Reginaldo Freitas – Primeiramente, é preciso ressaltar que a Operação Ibiaçá resulta de uma investigação extremamente ampla, complexa, de vários setores da Prefeitura bem identificados com o empresariado, com construtoras que atuavam no município. Então foram diversos os fatos, o que implica necessariamente em uma instrução da investigação um pouco maior. Mesmo assim, já foram oferecidas dez denúncias criminais por diversos fatos delituosos no âmbito da justiça criminal. Temos ainda uma série de fatos para serem analisados para que se proceda o oferecimento de denúncias, que não convém detalhar agora.

Freitas aponta para os diversos volumes da Ibiaçá

Durante as apurações, o MP encontrou alguma prova cabal de corrupção contra os acusados?
Como eu já falei, a instrução por si só ainda não terminou, ainda depende de algumas análises de quebra de sigilo fiscal e bancário.

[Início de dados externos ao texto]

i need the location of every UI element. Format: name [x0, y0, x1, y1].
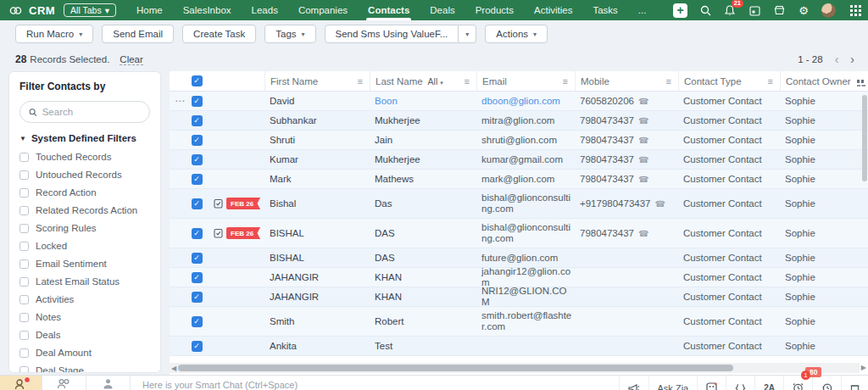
nav-tab-[interactable]: ...	[638, 0, 647, 20]
marketplace-icon[interactable]	[772, 3, 786, 17]
tags-button[interactable]: Tags▾	[264, 25, 315, 43]
checkbox[interactable]	[19, 153, 29, 162]
row-checkbox[interactable]: ✓	[192, 316, 203, 327]
table-row[interactable]: ✓FEB 26BishalDasbishal@glionconsulting.c…	[170, 189, 868, 219]
ask-zia-button[interactable]: Ask Zia	[648, 376, 698, 390]
actions-button[interactable]: Actions▾	[485, 25, 548, 43]
quick-create-button[interactable]: +	[673, 3, 687, 18]
task-icon[interactable]	[214, 228, 223, 238]
scroll-right-arrow-icon[interactable]: ▶	[861, 364, 866, 371]
recycle-bin-icon[interactable]	[841, 376, 868, 390]
horizontal-scrollbar-thumb[interactable]	[178, 365, 733, 371]
smart-chat-input[interactable]: Here is your Smart Chat (Ctrl+Space)	[131, 376, 619, 390]
row-checkbox[interactable]: ✓	[192, 96, 203, 107]
date-ribbon-badge[interactable]: FEB 26	[226, 227, 260, 239]
row-checkbox[interactable]: ✓	[192, 292, 203, 303]
phone-icon[interactable]: ☎	[638, 175, 648, 184]
phone-icon[interactable]: ☎	[638, 136, 648, 145]
row-options-icon[interactable]: ⋯	[175, 95, 185, 107]
nav-tab-contacts[interactable]: Contacts	[368, 0, 409, 20]
checkbox[interactable]	[19, 277, 29, 287]
table-row[interactable]: ✓MarkMathewsmark@glion.com7980473437☎Cus…	[170, 170, 868, 189]
column-header-mobile[interactable]: Mobile≡	[575, 71, 678, 91]
filter-item-related-records-action[interactable]: Related Records Action	[19, 205, 150, 215]
phone-icon[interactable]: ☎	[638, 116, 648, 125]
clear-selection-link[interactable]: Clear	[120, 54, 142, 65]
horizontal-scrollbar[interactable]: ◀	[170, 363, 860, 373]
phone-icon[interactable]: ☎	[654, 199, 665, 209]
column-header-last[interactable]: Last NameAll ▾≡	[370, 71, 476, 91]
checkbox[interactable]	[19, 313, 29, 322]
column-menu-icon[interactable]: ≡	[768, 76, 773, 86]
last-name-filter[interactable]: All ▾	[428, 76, 443, 86]
notifications-bell-icon[interactable]: 21	[723, 3, 737, 17]
send-sms-using-valuef-dropdown-button[interactable]: ▾	[459, 25, 476, 43]
column-header-owner[interactable]: Contact Owner	[780, 71, 854, 91]
phone-icon[interactable]: ☎	[638, 229, 648, 238]
all-tabs-dropdown[interactable]: All Tabs▾	[64, 3, 116, 17]
phone-icon[interactable]: ☎	[638, 155, 648, 164]
column-menu-icon[interactable]: ≡	[563, 76, 568, 86]
table-row[interactable]: ⋯✓DavidBoondboon@glion.com7605820206☎Cus…	[170, 92, 868, 111]
table-row[interactable]: ✓AnkitaTestCustomer ContactSophie	[170, 337, 868, 356]
nav-tab-activities[interactable]: Activities	[534, 0, 572, 20]
reminders-alarm-icon[interactable]: 1	[783, 376, 812, 390]
table-row[interactable]: ✓BISHALDASfuture@glion.comCustomer Conta…	[170, 248, 868, 268]
nav-tab-companies[interactable]: Companies	[298, 0, 348, 20]
contacts-chat-tab[interactable]	[86, 376, 131, 390]
manage-columns-icon[interactable]	[856, 76, 866, 92]
row-checkbox[interactable]: ✓	[192, 115, 203, 126]
filter-item-activities[interactable]: Activities	[19, 294, 150, 304]
table-row[interactable]: ✓KumarMukherjeekumar@gmail.com7980473437…	[170, 150, 868, 170]
cell-last-name[interactable]: Boon	[375, 96, 398, 106]
checkbox[interactable]	[19, 206, 29, 215]
chat-notifications-tab[interactable]	[0, 376, 42, 390]
column-header-first[interactable]: First Name≡	[264, 71, 370, 91]
row-checkbox[interactable]: ✓	[192, 228, 203, 239]
table-row[interactable]: ✓FEB 26BISHALDASbishal@glionconsulting.c…	[170, 219, 868, 248]
cell-email[interactable]: dboon@glion.com	[481, 96, 560, 107]
scroll-left-arrow-icon[interactable]: ◀	[170, 365, 178, 372]
filter-item-deal-stage[interactable]: Deal Stage	[19, 365, 150, 373]
send-sms-using-valuef-button[interactable]: Send Sms Using ValueF...	[325, 25, 459, 43]
checkbox[interactable]	[19, 295, 29, 304]
filter-item-notes[interactable]: Notes	[19, 312, 150, 322]
nav-tab-leads[interactable]: Leads	[252, 0, 278, 20]
system-defined-filters-section[interactable]: ▼ System Defined Filters	[19, 133, 150, 143]
zia-chat-icon[interactable]	[697, 376, 726, 390]
channels-tab[interactable]	[42, 376, 86, 390]
checkbox[interactable]	[19, 331, 29, 340]
filter-item-deal-amount[interactable]: Deal Amount	[19, 348, 150, 358]
create-task-button[interactable]: Create Task	[182, 25, 256, 43]
filter-search-input[interactable]	[42, 107, 141, 117]
checkbox[interactable]	[19, 224, 29, 233]
prev-page-chevron-icon[interactable]: ‹	[835, 53, 839, 65]
translate-icon[interactable]: 2A	[754, 376, 783, 390]
column-header-type[interactable]: Contact Type≡	[678, 71, 780, 91]
user-avatar[interactable]	[821, 3, 836, 18]
checkbox[interactable]	[19, 259, 29, 269]
nav-tab-products[interactable]: Products	[476, 0, 514, 20]
checkbox[interactable]	[19, 242, 29, 251]
filter-item-scoring-rules[interactable]: Scoring Rules	[19, 223, 150, 233]
row-checkbox[interactable]: ✓	[192, 253, 203, 264]
next-page-chevron-icon[interactable]: ›	[850, 53, 854, 65]
checkbox[interactable]	[19, 348, 29, 358]
send-email-button[interactable]: Send Email	[102, 25, 174, 43]
app-launcher-grid-icon[interactable]	[850, 5, 861, 16]
shortcuts-icon[interactable]	[726, 376, 754, 390]
filter-item-deals[interactable]: Deals	[19, 330, 150, 340]
filter-item-record-action[interactable]: Record Action	[19, 187, 150, 198]
table-row[interactable]: ✓SubhankarMukherjeemitra@glion.com798047…	[170, 111, 868, 131]
vertical-scrollbar-thumb[interactable]	[862, 95, 867, 181]
column-header-email[interactable]: Email≡	[476, 71, 575, 91]
row-checkbox[interactable]: ✓	[192, 135, 203, 146]
table-row[interactable]: ✓JAHANGIRKHANNRI12@GLION.COMCustomer Con…	[170, 287, 868, 307]
task-icon[interactable]	[214, 198, 223, 209]
checkbox[interactable]	[19, 366, 29, 374]
nav-tab-home[interactable]: Home	[136, 0, 163, 20]
table-row[interactable]: ✓ShrutiJainshruti@glion.com7980473437☎Cu…	[170, 131, 868, 150]
table-row[interactable]: ✓SmithRobertsmith.robert@flashter.comCus…	[170, 307, 868, 337]
row-checkbox[interactable]: ✓	[192, 174, 203, 185]
column-menu-icon[interactable]: ≡	[358, 76, 363, 86]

Mas, dentre as conversas gravadas com autorização judicial, se constata que alguns agentes foram definitivamente beneficiados com valores repassados por esses empresários.

O Ministério Público tem ideia de quanto foi desviado dos cofres públicos?
Não. Essa quantificação a gente vai poder fazer somente ao final da investigação, porque nós temos que separar algumas situações. Existem casos em que a obra foi realizada, então não posso simplesmente pegar o valor total e considerar como prejuízo do município. É um cálculo não muito fácil de ser feito.

Como se dará a responsabilização dos acusados?
A responsabilidade em torno desses fatos se dá em três esferas. A política já foi definida pelo impeachment do prefeito. A questão criminal é tratada por mim no âmbito do Gaeco, de onde se originou essa investigação, posteriormente remetida à Procuradoria de prefeitos, em função do envolvimento do prefeito, e de novo retornando ao Gaeco, em função da perda do mandato. A esfera cível, que envolve a improbidade administrativa, refere-se a sanções, multa, perda de direitos políticos, e segue com tramitação em Montenegro.

Apareceram novas denúncias relativas à Administração de Montenegro?
Surgiram algumas denúncias que foram devolvidas à Promotoria de Justiça de Montenegro, para que seja dado, digamos assim, o início à averiguação. Até mesmo para que a Ibiaçá não se torne uma investigação sem fim. Se for preciso, a Promotoria nos pedirá auxílio para eventuais novas investigações.

Toda essa atuação do Ministério Público, do Gaeco, está reduzindo os índices de corrupção no RS?
Quando eu fui convidado para integrar esse grupo de atuação especial, a ênfase do então procurador geral, Marcelo Dorneles, e posteriormente do atual procurador de Justiça, Fabiano Dalazen, era para que os esforços fossem concentrados na apuração de crimes principalmente praticados contra a administração pública, contra os cofres públicos. Surgiram diversas operações além da Ibiaçá, algumas maiores e outras menores. Até acredito que a Ibiaçá foi uma das maiores porque a administração pública estava contaminada por situações suspeitas envolvendo empresários e o ganho de licitações. O resultado tem se mostrado positivo. É verdade que muita coisa precisa ser feita; muitas irregularidades precisam ser investigadas. Temos limitações de recursos humanos, mas à medida que o Ministério Público toma conhecimento dessas denúncias, elas são devidamente encaminhadas. Podem demorar um pouco para serem investigadas, mas todas redundam em uma investigação, seja pelo Gaeco, seja pelo colega da promotoria da cidade.

O que foi descoberto
As dez ações criminais deflagradas pelo Ministério Público contra 21 réus referem-se a irregularidades cometidas no transporte escolar; na execução de obras na Escola Ana Beatriz Lemos – bairro Estação; no cercamento, pavimentação e drenagem da Escola do Bairro Senai; na recuperação de dois pontos do talude do Cais do Porto; e na construção do espaço multiuso da localidade de Serra Velha.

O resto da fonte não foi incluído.